More recently, Gaiser ("3D converted shear wave rotation with layer stripping", U.S. Pat. 5,610,875, the disclosure of which is incorporated herein by reference) revisited Alford's original approach, using 3D data collected into bins, but without stacking. However, this method requires that the gather be composed of CCP-pairs arising from matched sets of sources and receivers which are mutually orthogonal and of equal offset (hence equal conversion efficiency). This restriction is not normally met in practice.
So, as was recognized by the present inventor, there continues to be a need for a method of determining the axes of orientation of a subsurface medium from seismic data consisting of source-receiver pairs collected at a variety of different azimuths. Further--and this is especially true in the case of a multicomponent 3D seismic survey--this determination should be made for each CCP bin and at each depth. The method should be statistically based and should employ the entire data-set in each bin, so as to overcome the shortcomings of the prior art discussed previously. Finally, the method should yield good estimates of the axes of orientation for use in subsequent seismic processing.

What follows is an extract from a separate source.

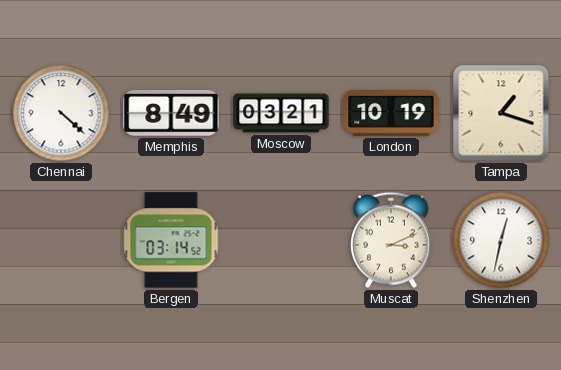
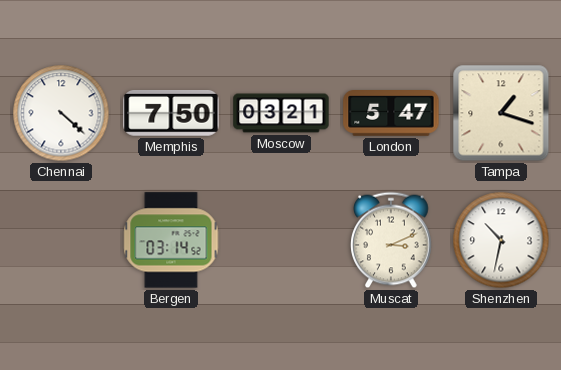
Memphis: 8:49 -> 7:50
London: 10:19 -> 5:47
Shenzhen: 12:32 -> 10:32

Before proceeding to a description of the present invention, however, it should be noted and remembered that the description of the invention which follows, together with the accompanying drawings, should not be construed as limiting the invention to the examples (or preferred embodiments) shown and described. This is so because those skilled in the art to which the invention pertains will be able to devise other forms of this invention within the ambit of the appended claims.